INSTRUCTIONS FOR THE TASK: Below are some records. Repeat exactly the lines from the one containing "przyczynieniem się pokrzywdzonego;" through the final line.

▼

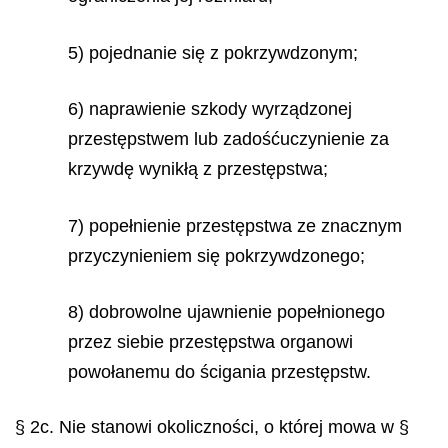
5) pojednanie się z pokrzywdzonym;
6) naprawienie szkody wyrządzonej
przestępstwem lub zadośćuczynienie za
krzywdę wynikłą z przestępstwa;
7) popełnienie przestępstwa ze znacznym
przyczynieniem się pokrzywdzonego;
8) dobrowolne ujawnienie popełnionego
przez siebie przestępstwa organowi
powołanemu do ścigania przestępstw.
§ 2c. Nie stanowi okoliczności, o której mowa w §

▲

SOLUTION TO THIS PROBLEM:
przyczynieniem się pokrzywdzonego;
8) dobrowolne ujawnienie popełnionego
przez siebie przestępstwa organowi
powołanemu do ścigania przestępstw.
§ 2c. Nie stanowi okoliczności, o której mowa w §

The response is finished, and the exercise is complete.